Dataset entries
☆ ☆ ☆ ☆
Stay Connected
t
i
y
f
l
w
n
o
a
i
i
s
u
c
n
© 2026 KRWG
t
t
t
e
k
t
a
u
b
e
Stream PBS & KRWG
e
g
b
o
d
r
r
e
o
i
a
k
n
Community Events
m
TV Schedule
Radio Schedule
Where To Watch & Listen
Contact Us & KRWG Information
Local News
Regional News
☆ ☆ ☆ ☆
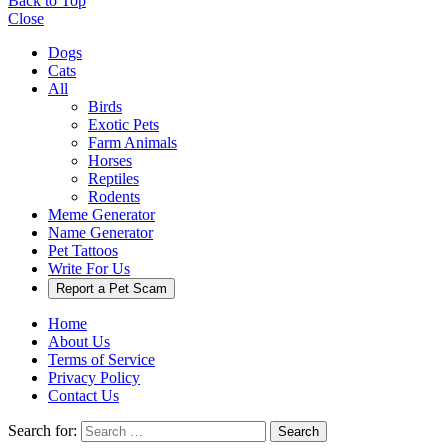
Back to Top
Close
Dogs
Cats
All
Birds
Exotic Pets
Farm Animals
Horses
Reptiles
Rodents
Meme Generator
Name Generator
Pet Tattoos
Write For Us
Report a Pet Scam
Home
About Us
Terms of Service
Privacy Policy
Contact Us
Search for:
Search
☆ ☆ ☆ ☆
TASK ::
Search the data for "KRWG" and list every line in which it occurs.

SOLUTION TO THE PROBLEM ::
© 2026 KRWG
Stream PBS & KRWG
Contact Us & KRWG Information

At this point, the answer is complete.